Morgan Stanley is the latest major Wall Street investment bank to report its earnings — and the results were literally golden in comparison to industry competitors. Morgan Stanley’s second quarter profit jumped a whopping 40 percent, with net income climbing to $2.58 billion versus $1.84 billion in the year-ago quarter. Bloomberg reports:
The company’s profit grew faster than earnings at Goldman, Lehman Brothers Holdings Inc. and Bear Stearns, which reported results last week. Merrill Lynch & Co., the third-biggest securities firm by market value after Goldman and Morgan Stanley, releases its second-quarter figures next month. All of the firms are based in New York.
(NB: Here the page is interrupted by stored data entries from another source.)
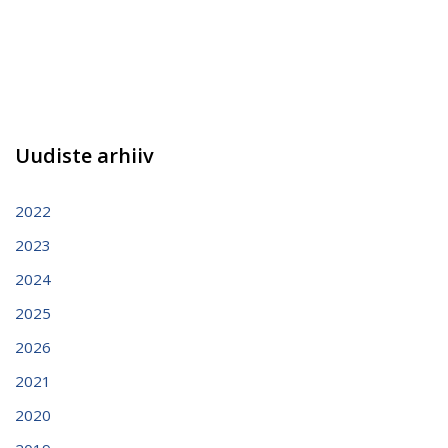
Uudiste arhiiv
2022
2023
2024
2025
2026
2021
2020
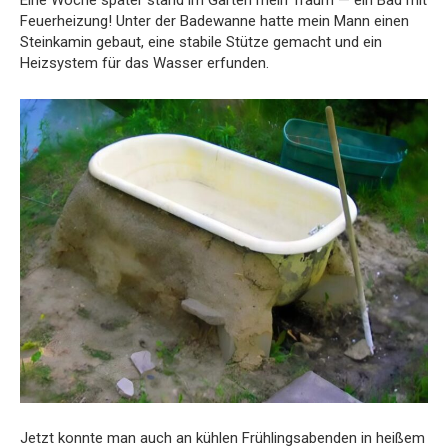
Eine Woche später stand im Garten mein Traum — ein Bad mit
Feuerheizung! Unter der Badewanne hatte mein Mann einen
Steinkamin gebaut, eine stabile Stütze gemacht und ein
Heizsystem für das Wasser erfunden.
Jetzt konnte man auch an kühlen Frühlingsabenden in heißem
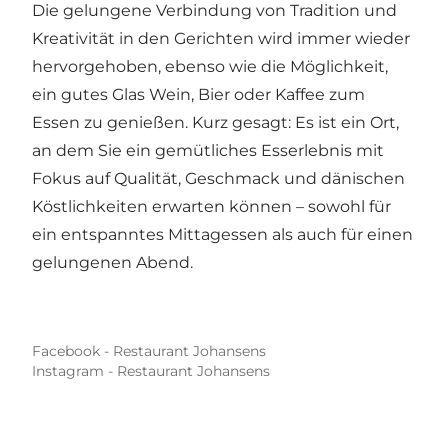
Die gelungene Verbindung von Tradition und
Kreativität in den Gerichten wird immer wieder
hervorgehoben, ebenso wie die Möglichkeit,
ein gutes Glas Wein, Bier oder Kaffee zum
Essen zu genießen. Kurz gesagt: Es ist ein Ort,
an dem Sie ein gemütliches Esserlebnis mit
Fokus auf Qualität, Geschmack und dänischen
Köstlichkeiten erwarten können – sowohl für
ein entspanntes Mittagessen als auch für einen
gelungenen Abend.
Facebook - Restaurant Johansens
Instagram - Restaurant Johansens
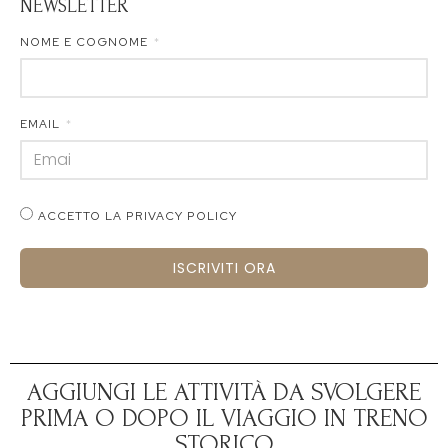
NEWSLETTER
NOME E COGNOME
EMAIL
ACCETTO LA PRIVACY POLICY
ISCRIVITI ORA
AGGIUNGI LE ATTIVITÀ DA SVOLGERE
PRIMA O DOPO IL VIAGGIO IN TRENO
STORICO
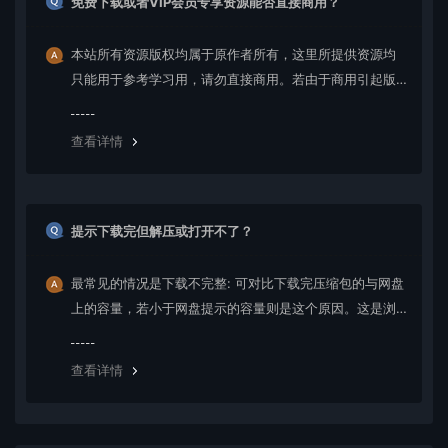
免费下载或者VIP会员专享资源能否直接商用？
本站所有资源版权均属于原作者所有，这里所提供资源均
只能用于参考学习用，请勿直接商用。若由于商用引起版
权纠纷，一切责任均由使用者承担。更多说明请参考 VIP介
绍。
查看详情
提示下载完但解压或打开不了？
最常见的情况是下载不完整: 可对比下载完压缩包的与网盘
上的容量，若小于网盘提示的容量则是这个原因。这是浏
览器下载的bug，建议用百度网盘软件或迅雷下载。 若排
除这种情况，可在对应资源底部留言，或 联络我们。
查看详情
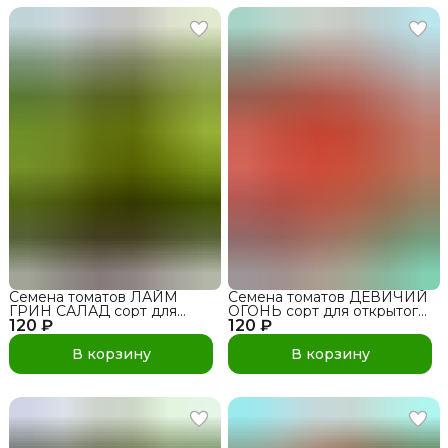
Семена томатов ЛАЙМ
Семена томатов ДЕВИЧИЙ
ГРИН САЛАД сорт для
ОГОНЬ сорт для открытого
120 ₽
открытого грунта и теплиц
120 ₽
грунта и теплиц
В корзину
В корзину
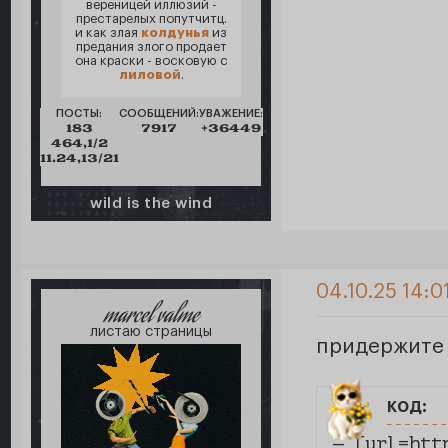
вереницей иллюзий -
престарелых попутчитц.
и как злая
колдунья
из
предания злого продает
она краски - восковую с
лиловой
.
ПОСТЫ:
СООБЩЕНИЙ:
УВАЖЕНИЕ:
183
7917
+36449
464,1/2
11.24,13/21
wild is the wind
04.10.25 14:0
marcel valme
листаю страницы
придержите 
код:
— [url=htt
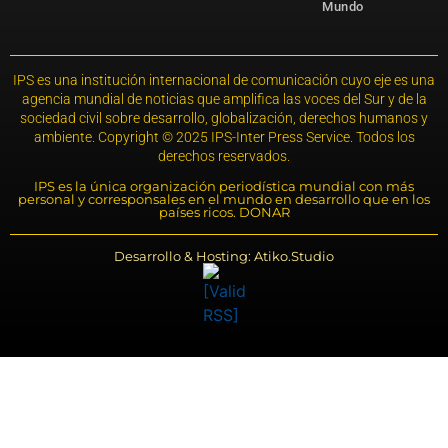
Mundo
IPS es una institución internacional de comunicación cuyo eje es una
agencia mundial de noticias que amplifica las voces del Sur y de la
sociedad civil sobre desarrollo, globalización, derechos humanos y
ambiente. Copyright © 2025 IPS-Inter Press Service. Todos los
derechos reservados.
IPS es la única organización periodística mundial con más
personal y corresponsales en el mundo en desarrollo que en los
países ricos. DONAR
Desarrollo & Hosting: Atiko.Studio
Analysts appear to be most impressed with how the investment bank turned in strong numbers in its fixed-income and equity-trading business, an area that has clearly been a sore spot for many of Morgan Stanley’s competitors as of late. From the New York Times:
Revenue from the firm’s fixed-income sales and trading operations — which include mortgage-related securities — was up 39 percent from 2006, Morgan Stanley said. While the firm said revenue from residential mortgage securities fell in the second quarter, the decline was offset by strength in other credit products as well as interest-rate and currency-related trading.
I’m probably in line with the analysts on this — everyone else has just been getting clobbered in the fixed-income space this past quarter. I’m very intrigued as to how Morgan Stanley pulled this one off. The numbers resemble what I’d become accustomed to Bear Stearns throwing out there quarter after quarter until falling off the horse this year.